Informative and insightful Interviews include:
Dr. Jennifer Gaudiani, MD, Eating Disorder Specialist and author of best seller, Sick Enough: A Guide to the Medical Complications of Eating Disorders
Michelle Laging PT, DPT, CPPC, CEDS-S, Strength Within Physical Therapy & Wellness, Pelvic Health Physical Therapist, Pre/Postpartum Coach - Eating Disorder Specialist
Krista Rompolski, Ph.D., is an Associate Professor in the Doctor of Physical Therapy Program at Moravian University in Bethlehem, Pennsylvania
Rae Thomas, MA, LPC, Chief Clinical Innovation Officer of the Recovery Box, LLC and Licensed Professional Counselor in Colorado specializing in Eating Disorders, Weight Stigma, and Sexual Trauma.
Megan Pribyl, PT, CMPT, CMTPT/DN, PCES, Herman and Wallace Instructor: “Nutrition Perspectives for the Pelvic Rehab Therapist”
Michelle Abano, OTR/L, Lead Occupational Therapist, Robert Wood Johnson, Program for Eating Disorders Inpatient and Partial Hospitalization Programs
Donna Merkel, PT, M.S., DPT, SCS, specializing in adolescent sports medicine
Caty Ely MS, RD, Dietician with focus on Eating Disorders
Alexa Altland, DPT, author of Physical Therapist Knowledge of Disordered Eating in the US: A Pilot Study
And interviews with individuals with eating disorders who are sharing their experience to discuss what has been helpful and not helpful when interacting with health care professionals and during their journey.

Prerequisites:
Pelvic Function Level 1, through Herman & Wallace or Pelvic PT 1 through the APTA is required. Exceptions to this policy may be granted on a case-by-case basis, to inquire about such exceptions please contact us.
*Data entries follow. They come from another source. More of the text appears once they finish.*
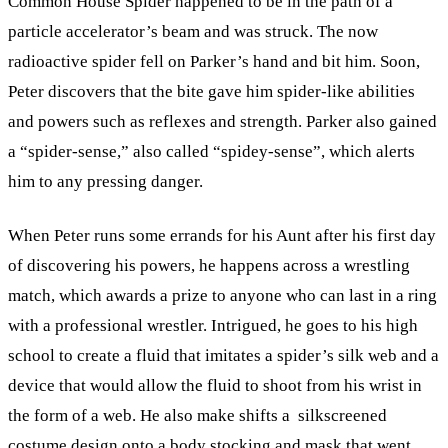
Common House Spider happened to be in the path of a
particle accelerator’s beam and was struck. The now
radioactive spider fell on Parker’s hand and bit him. Soon,
Peter discovers that the bite gave him spider-like abilities
and powers such as reflexes and strength. Parker also gained
a “spider-sense,” also called “spidey-sense”, which alerts
him to any pressing danger.
When Peter runs some errands for his Aunt after his first day
of discovering his powers, he happens across a wrestling
match, which awards a prize to anyone who can last in a ring
with a professional wrestler. Intrigued, he goes to his high
school to create a fluid that imitates a spider’s silk web and a
device that would allow the fluid to shoot from his wrist in
the form of a web. He also make shifts a silkscreened
costume design onto a body stocking and mask that went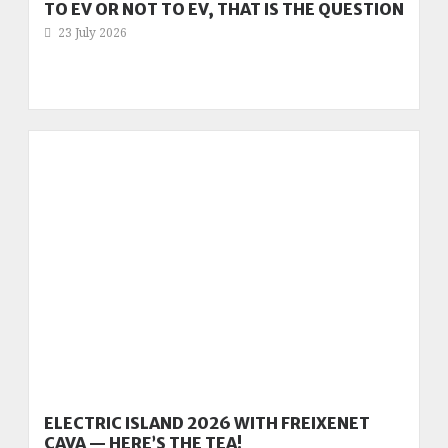
TO EV OR NOT TO EV, THAT IS THE QUESTION
23 July 2026
ELECTRIC ISLAND 2026 WITH FREIXENET
CAVA — HERE’S THE TEA!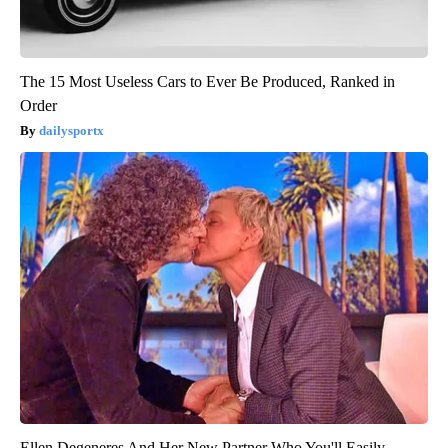
The 15 Most Useless Cars to Ever Be Produced, Ranked in
Order
dailysportx
Ellen Degeneres And Her New Partner Who You'll Easily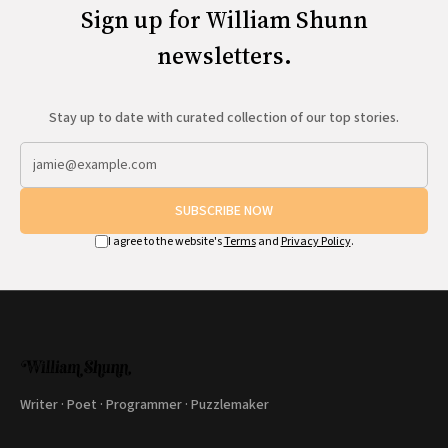
Sign up for William Shunn
newsletters.
Stay up to date with curated collection of our top stories.
SUBSCRIBE NOW
I agree to the website's
Terms
and
Privacy Policy
.
Writer · Poet · Programmer · Puzzlemaker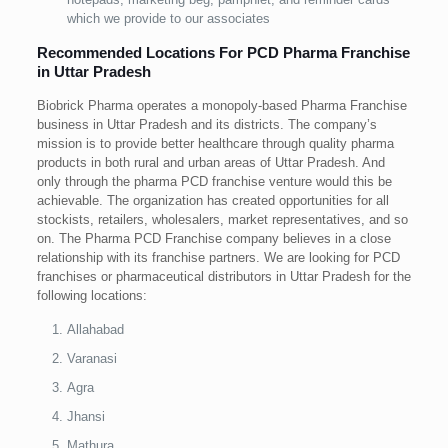
which we provide to our associates
Recommended Locations For PCD Pharma Franchise
in Uttar Pradesh
Biobrick Pharma operates a monopoly-based Pharma Franchise
business in Uttar Pradesh and its districts. The company’s
mission is to provide better healthcare through quality pharma
products in both rural and urban areas of Uttar Pradesh. And
only through the pharma PCD franchise venture would this be
achievable. The organization has created opportunities for all
stockists, retailers, wholesalers, market representatives, and so
on. The Pharma PCD Franchise company believes in a close
relationship with its franchise partners. We are looking for PCD
franchises or pharmaceutical distributors in Uttar Pradesh for the
following locations:
Allahabad
Varanasi
Agra
Jhansi
Mathura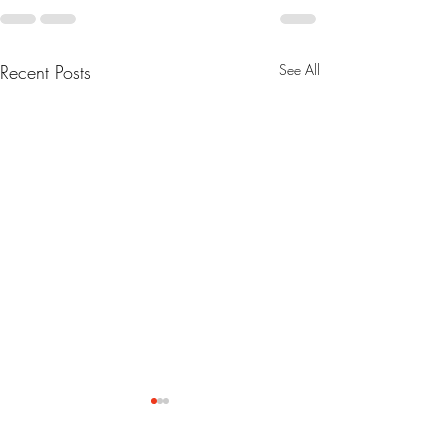
Recent Posts
See All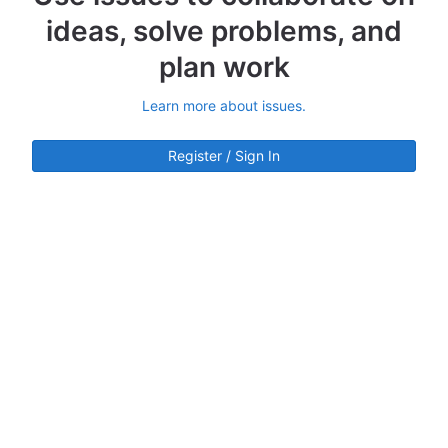
ideas, solve problems, and
plan work
Learn more about issues.
Register / Sign In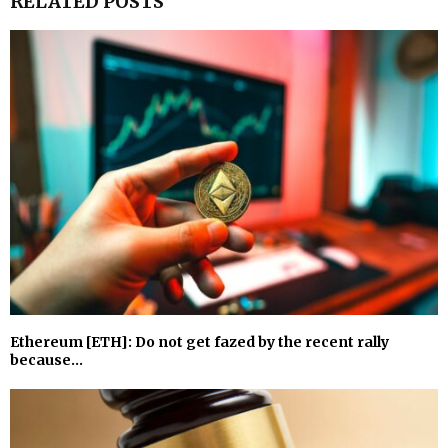
RELATED POSTS
Ethereum [ETH]: Do not get fazed by the recent rally
because…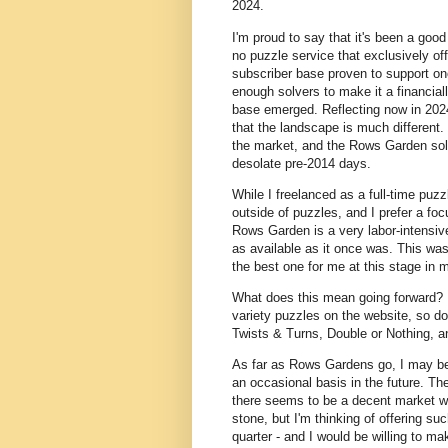
2024.
I'm proud to say that it's been a go
no puzzle service that exclusively of
subscriber base proven to support one
enough solvers to make it a financial
base emerged. Reflecting now in 2024
that the landscape is much different
the market, and the Rows Garden sol
desolate pre-2014 days.
While I freelanced as a full-time puzzl
outside of puzzles, and I prefer a f
Rows Garden is a very labor-intensive
as available as it once was. This was a
the best one for me at this stage in m
What does this mean going forward? Fi
variety puzzles on the website, so do
Twists & Turns, Double or Nothing, 
As far as Rows Gardens go, I may be 
an occasional basis in the future. T
there seems to be a decent market wil
stone, but I'm thinking of offering s
quarter - and I would be willing to mak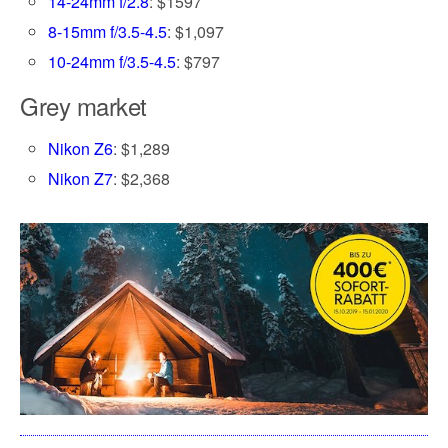
14-24mm f/2.8
: $1597
8-15mm f/3.5-4.5
: $1,097
10-24mm f/3.5-4.5
: $797
Grey market
Nikon Z6
: $1,289
Nikon Z7
: $2,368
Pre-Course Learning Requirements:
Three weeks before the course, participants will receive an invite to join Teachable, an online learning platform. In Teachable, registrants will find video lectures (all video lectures must be completed before attending the first day of class), other pre-course learning materials, course manual files, and a mandatory liability waiver. We require registrants to complete teachable components in sequential order. Videos lectures are required and must be completed in-full before proceeding to the next Teachable section. At the conclusion of the course, registrants can access their post-test and course evaluation form to provide our curriculum team feedback on their experience, as well as download their certificate of completion - all via Teachable

Audience:
This continuing education seminar is targeted to physical therapists, occupational therapists, physical therapist assistants, occupational therapist assistants, registered nurses, nurse midwives, and other rehabilitation professionals. Content is not intended for use outside the scope of the learner's license or regulation. Physical therapy continuing education courses should not be taken by individuals who are not licensed or otherwise regulated, except, as they are involved in a specific plan of care. This course is targeted to the practicing pelvic rehab therapist. The impact of disordered eating on pelvic function will be covered and is best understood by those currently treating pelvic health.